I'm diving into LSTM RNN with Keras and Theano backend. While trying to use lstm examples from keras' repo whole code of lstm_text_generation.py on github, I've got one thing that isn't pretty clear to me: the way it's vectorizing the input data (text characters):

# cut the text in semi-redundant sequences of maxlen characters
maxlen = 40
step = 3
sentences = []
next_chars = []
for i in range(0, len(text) - maxlen, step):
    sentences.append(text[i: i + maxlen])
    next_chars.append(text[i + maxlen])
print('nb sequences:', len(sentences))

#np - means numpy
print('Vectorization...')
X = np.zeros((len(sentences), maxlen, len(chars)), dtype=np.bool)
y = np.zeros((len(sentences), len(chars)), dtype=np.bool)
for i, sentence in enumerate(sentences):
    for t, char in enumerate(sentence):
        X[i, t, char_indices[char]] = 1
    y[i, char_indices[next_chars[i]]] = 1

Here, as you can see, they generate lists of zeros with Numpy and then put '1' to particular position of each list defined by input characters encoding sequences in such way.

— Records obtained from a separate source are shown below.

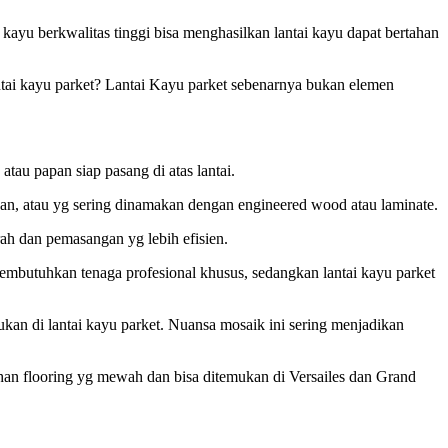
ayu berkwalitas tinggi bisa menghasilkan lantai kayu dapat bertahan
antai kayu parket? Lantai Kayu parket sebenarnya bukan elemen
tau papan siap pasang di atas lantai.
lahan, atau yg sering dinamakan dengan engineered wood atau laminate.
rah dan pemasangan yg lebih efisien.
membutuhkan tenaga profesional khusus, sedangkan lantai kayu parket
an di lantai kayu parket. Nuansa mosaik ini sering menjadikan
bahan flooring yg mewah dan bisa ditemukan di Versailes dan Grand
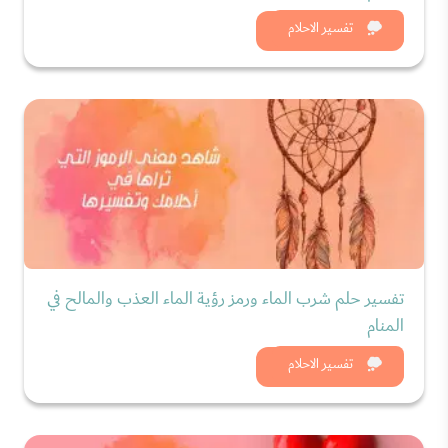
شاهد الان
تفسير الاحلام
تفسير حلم شرب الماء ورمز رؤية الماء العذب والمالح في
المنام
شاهد الان
تفسير الاحلام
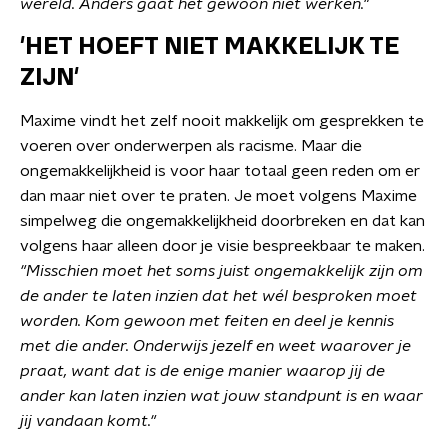
wereld. Anders gaat het gewoon niet werken."
'HET HOEFT NIET MAKKELIJK TE
ZIJN'
Maxime vindt het zelf nooit makkelijk om gesprekken te
voeren over onderwerpen als racisme. Maar die
ongemakkelijkheid is voor haar totaal geen reden om er
dan maar niet over te praten. Je moet volgens Maxime
simpelweg die ongemakkelijkheid doorbreken en dat kan
volgens haar alleen door je visie bespreekbaar te maken.
"Misschien moet het soms juist ongemakkelijk zijn om
de ander te laten inzien dat het wél besproken moet
worden. Kom gewoon met feiten en deel je kennis
met die ander. Onderwijs jezelf en weet waarover je
praat, want dat is de enige manier waarop jij de
ander kan laten inzien wat jouw standpunt is en waar
jij vandaan komt."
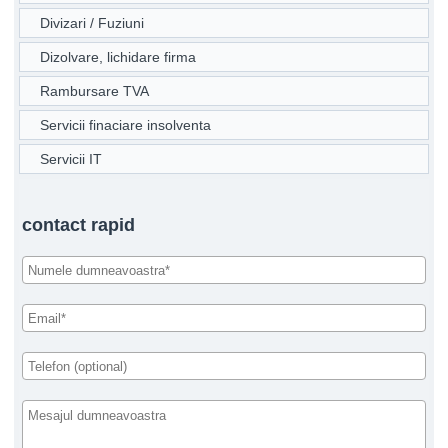
Divizari / Fuziuni
Dizolvare, lichidare firma
Rambursare TVA
Servicii finaciare insolventa
Servicii IT
contact rapid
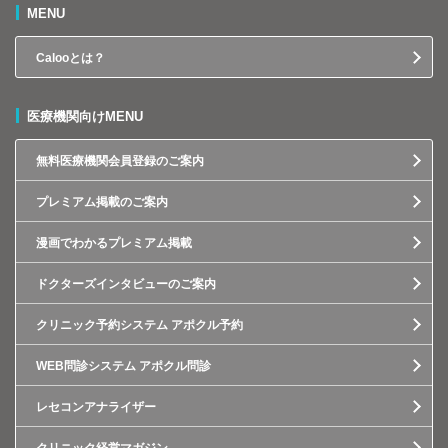
MENU
Calooとは？
医療機関向けMENU
無料医療機関会員登録のご案内
プレミアム掲載のご案内
漫画でわかるプレミアム掲載
ドクターズインタビューのご案内
クリニック予約システム アポクル予約
WEB問診システム アポクル問診
レセコンアナライザー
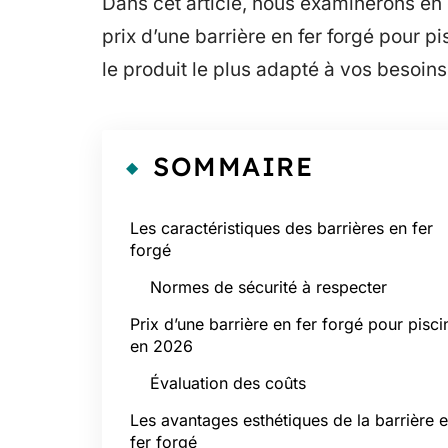
Dans cet article, nous examinerons en d
prix d’une barrière en fer forgé pour p
le produit le plus adapté à vos besoins
SOMMAIRE
Les caractéristiques des barrières en fer
forgé
Normes de sécurité à respecter
Prix d’une barrière en fer forgé pour pisci
en 2026
Évaluation des coûts
Les avantages esthétiques de la barrière 
fer forgé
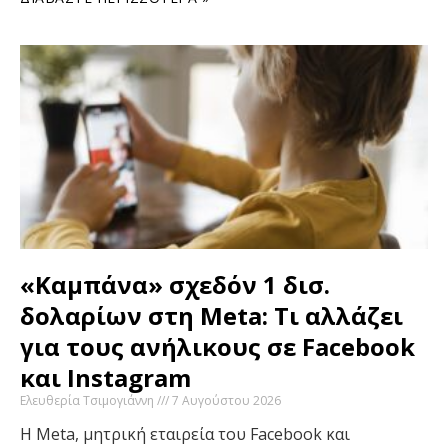
«Καμπάνα» σχεδόν 1 δισ.
δολαρίων στη Meta: Τι αλλάζει
για τους ανήλικους σε Facebook
και Instagram
Ελευθερία Τσιμογιάννη
7 Αυγούστου 2026
Η Meta, μητρική εταιρεία του Facebook και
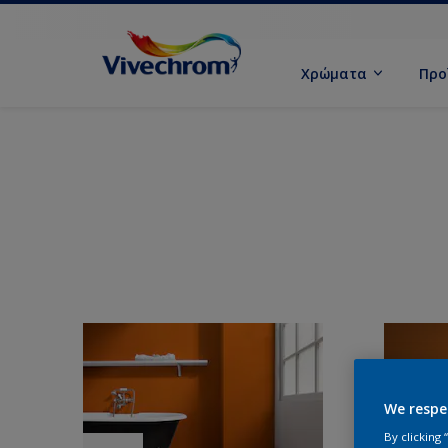
Χρώματα
Προ
We respe
By clicking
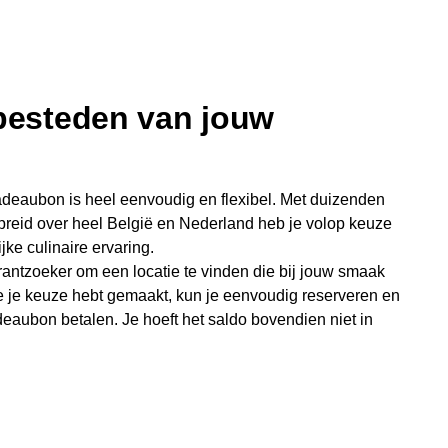
 besteden van jouw
deaubon is heel eenvoudig en flexibel. Met duizenden
preid over heel België en Nederland heb je volop keuze
jke culinaire ervaring.
antzoeker om een locatie te vinden die bij jouw smaak
e je keuze hebt gemaakt, kun je eenvoudig reserveren en
eaubon betalen. Je hoeft het saldo bovendien niet in
sterende bedrag blijft gewoon op de bon staan en kan
niet je keer op keer van bijzondere eetmomenten.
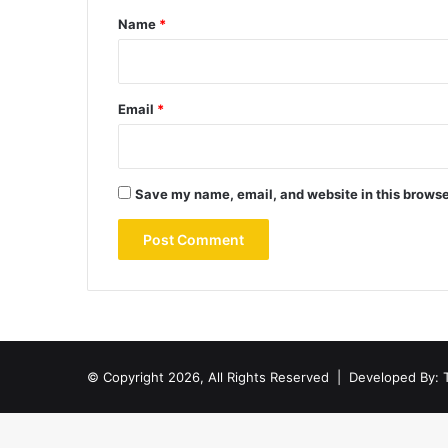
*
Name
*
Email
*
Save my name, email, and website in this browse
© Copyright 2026, All Rights Reserved |
Developed By: 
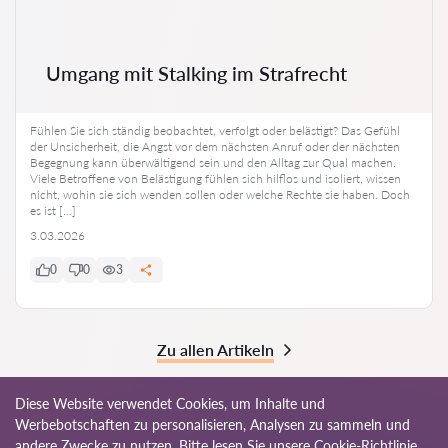
Umgang mit Stalking im Strafrecht
Fühlen Sie sich ständig beobachtet, verfolgt oder belästigt? Das Gefühl
der Unsicherheit, die Angst vor dem nächsten Anruf oder der nächsten
Begegnung kann überwältigend sein und den Alltag zur Qual machen.
Viele Betroffene von Belästigung fühlen sich hilflos und isoliert, wissen
nicht, wohin sie sich wenden sollen oder welche Rechte sie haben. Doch
es ist […]
3.03.2026
0
0
3
Zu allen Artikeln
Diese Website verwendet Cookies, um Inhalte und
Werbebotschaften zu personalisieren, Analysen zu sammeln und
andere Zwecke zu nutzen. Bitte lesen Sie unsere
Cookie-Richtlinie
.
© 2026 Anwalte-at.com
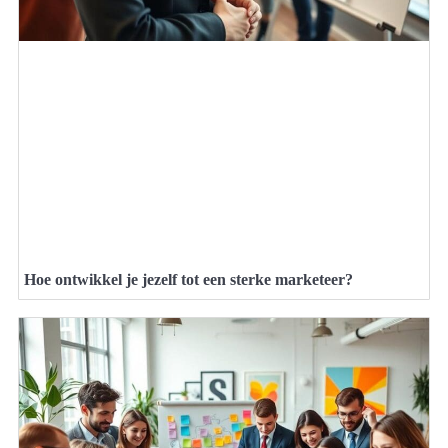
Hoe ontwikkel je jezelf tot een sterke marketeer?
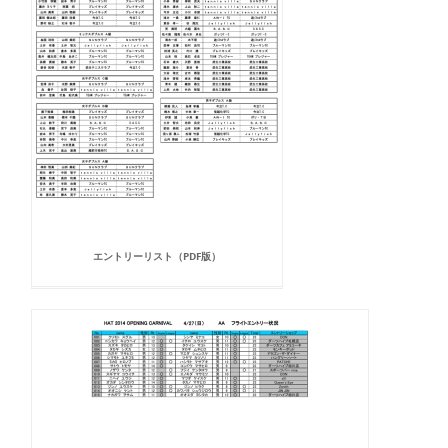
エントリーリスト（PDF版）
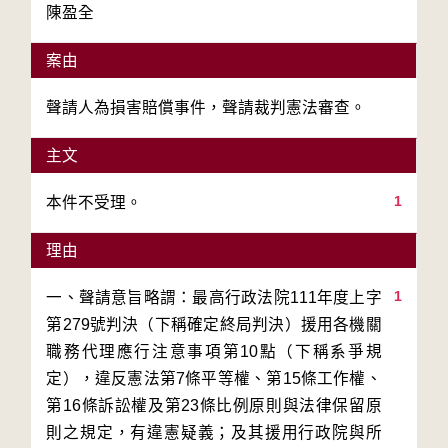
陳盈全
案由
聲請人為損害賠償事件，聲請裁判憲法審查。
主文
1
本件不受理。
理由
1
一、聲請意旨略謂：最高行政法院111年度上字
第279號判決（下稱確定終局判決）援用各機關
職務代理應行注意事項第10點（下稱系爭規
定），違反憲法第7條平等權、第15條工作權、
第16條訴訟權及第23條比例原則與法律保留原
則之規定，有違憲疑義；及其援用行政院與所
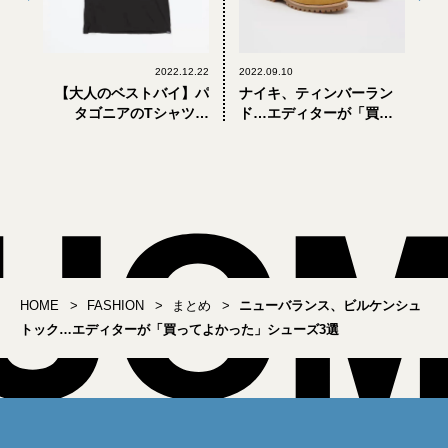
2022.12.22
2022.09.10
【大人のベストバイ】パ
ナイキ、ティンバーラン
タゴニアのTシャツ、
ド…エディターが「買っ
HHKBのキーボード…
てよかった」大人のスエ
2022年にエディターが
ードシューズ3選
「買ってよかった」5選
#01
HOME
FASHION
まとめ
ニューバランス、ビルケンシュ
トック…エディターが「買ってよかった」シューズ3選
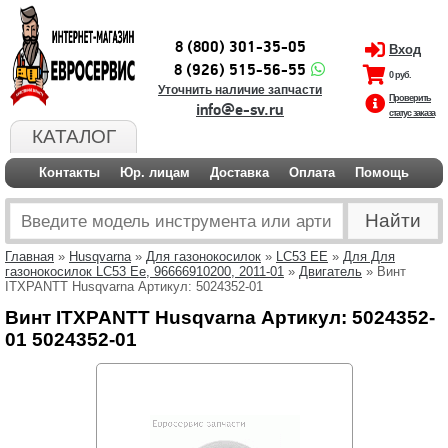
8 (800) 301-35-05
Вход
8 (926) 515-56-55
0 руб.
Уточнить наличие запчасти
Проверить
info@e-sv.ru
статус заказа
КАТАЛОГ
Контакты
Юр. лицам
Доставка
Оплата
Помощь
Главная
»
Husqvarna
»
Для газонокосилок
»
LC53 EE
»
Для Для
газонокосилок LC53 Ee, 96666910200, 2011-01
»
Двигатель
» Винт
ITXPANTT Husqvarna Артикул: 5024352-01
Винт ITXPANTT Husqvarna Артикул: 5024352-
01 5024352-01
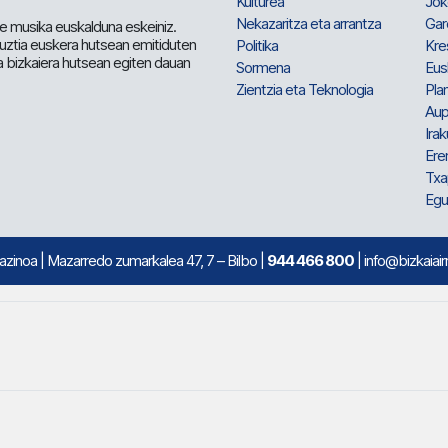
Kulturea
Jok
Nekazaritza eta arrantza
Gar
e musika euskalduna eskeiniz.
 guztia euskera hutsean emitiduten
Politika
Kre
a bizkaiera hutsean egiten dauan
Sormena
Eus
Zientzia eta Teknologia
Plan
Aup
Irak
Ere
Txa
Egu
mazinoa
| Mazarredo zumarkalea 47, 7 – Bilbo |
944 466 800
| info@bizkaiair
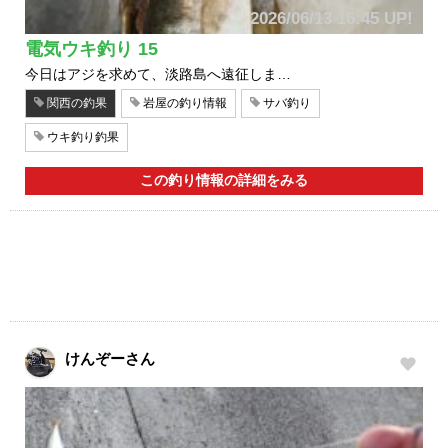
2026/06/13 16:45 UP!
電気ウキ釣り 15
今日はアジを求めて、淡路島へ遠征しま…
関西の釣果
岩屋の釣り情報
サバ釣り
ウキ釣り釣果
この釣り情報の詳細をみる
けんぞーさん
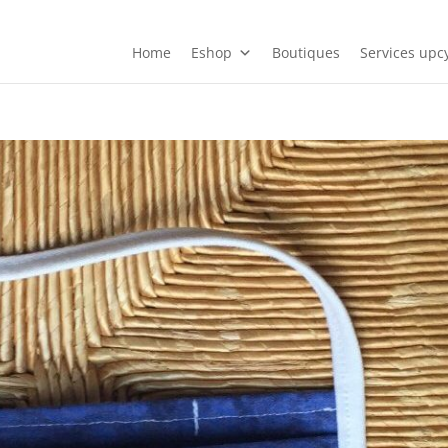
Home
Eshop
Boutiques
Services upcy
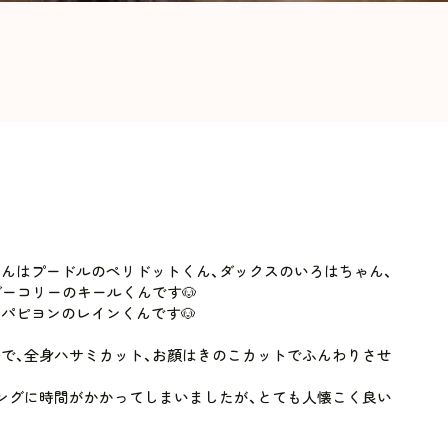
んはプードルのペリドットくん、ダックスのいろはちゃん、
ダーコリーのキールくんです🐶
パピヨンのレインくんです🐶
で、全身ハサミカット、お顔はきのこカットでふんわりさせ
ングに時間がかかってしまいましたが、とても人懐こく良い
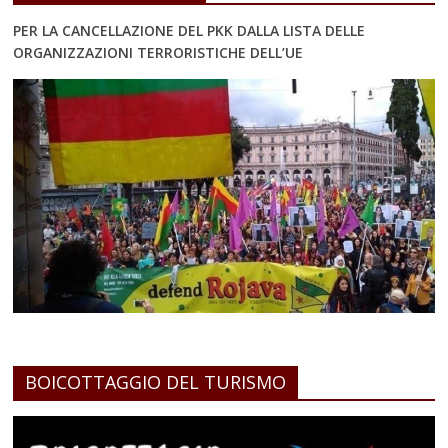
PER LA CANCELLAZIONE DEL PKK DALLA LISTA DELLE
ORGANIZZAZIONI TERRORISTICHE DELL’UE
BOICOTTAGGIO DEL TURISMO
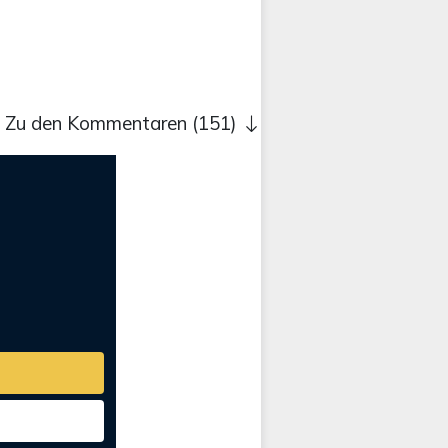
Zu den Kommentaren (151)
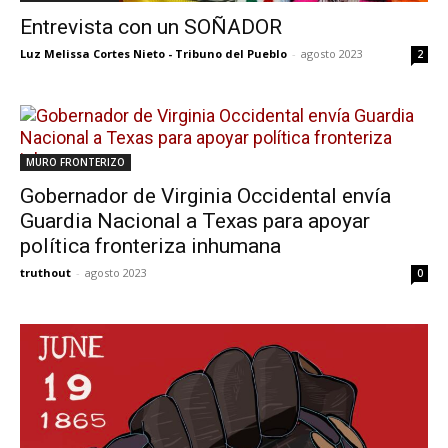
Entrevista con un SOÑADOR
Luz Melissa Cortes Nieto - Tribuno del Pueblo
-
agosto 2023
2
MURO FRONTERIZO
Gobernador de Virginia Occidental envía
Guardia Nacional a Texas para apoyar
política fronteriza inhumana
truthout
-
agosto 2023
0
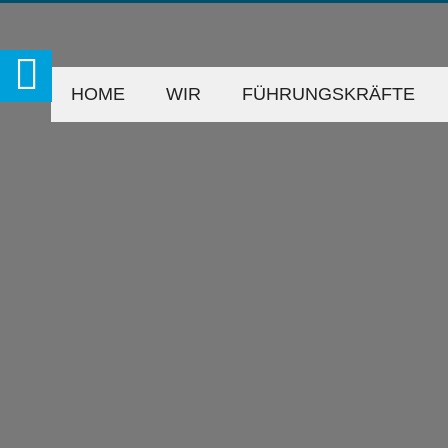
HOME
WIR
FÜHRUNGSKRÄFTE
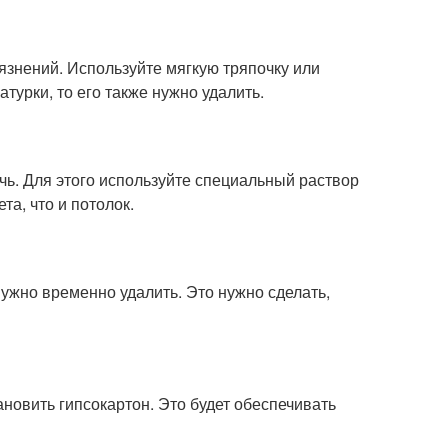
рязнений. Используйте мягкую тряпочку или
атурки, то его также нужно удалить.
очь. Для этого используйте специальный раствор
та, что и потолок.
 нужно временно удалить. Это нужно сделать,
новить гипсокартон. Это будет обеспечивать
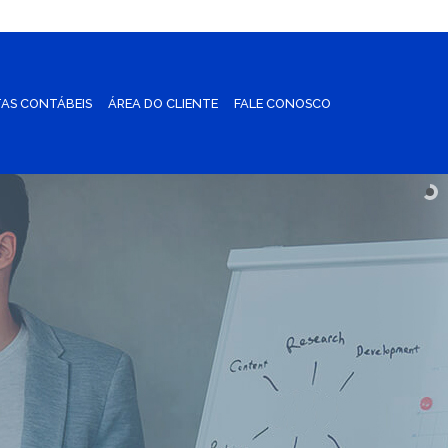
AS CONTÁBEIS
ÁREA DO CLIENTE
FALE CONOSCO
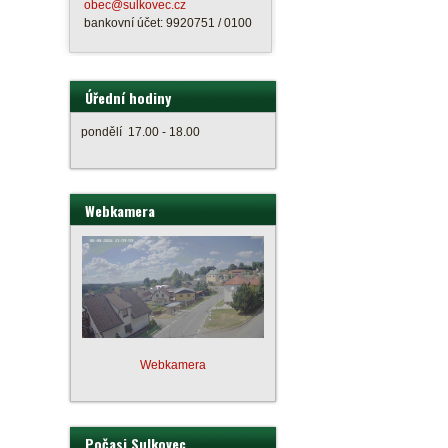
obec@sulkovec.cz
bankovní účet: 9920751 / 0100
Úřední hodiny
pondělí 17.00 - 18.00
Webkamera
Webkamera
Počasi Sulkovec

The question is: why did they use that algorithm? is it possible to optimize it somehow? maybe it's possible to encode input data in some other way, not using huge lists of lists? The problem is that it has severe limits of input data: generating such vectors for >10 Mb text causes MemoryError of Python (dozens of Gbs RAM needed to process it!).

Thanks in advance, guys.

1
What kind of dimensions are we talking about (roughly how big are len(sentences) and len(chars) for your dataset)? How much RAM do you have?ali_m
I have 6Gb RAM, but I also tried run it on 32Gb RAM vps. As for dimensions: for 520Kb of input text they are len(sentences)=174507 and len(chars)=74 , and all runs OK. But for 17Mb of input text they are len(sentences)=5853627 and len(chars)=74 and MemoryError throws on 6Gb RAM .Alex M

1 Answers

2
votes

There are at least two optimizations in Keras which you could use in order to decrease amount of memory which is need in this case:

  1. An Embedding layer which makes it possible to accept only a single integer intead of full one hot vector. Moreover - this layer could be pretrained before the final stage of network training - so you could inject some prior knowledge into your model (and even finetune it during the network fitting).

  2. A fit_generator method makes it possible to train a network using a predefinied generator which would produce pairs (x, y) need in network fitting. You could e.g. save the whole dataset to disk and read it part by part using a generator interface.

Of course - both of this methods could be mixed. I think that simplicity was the reason behind this kind of implementation in the example you provided.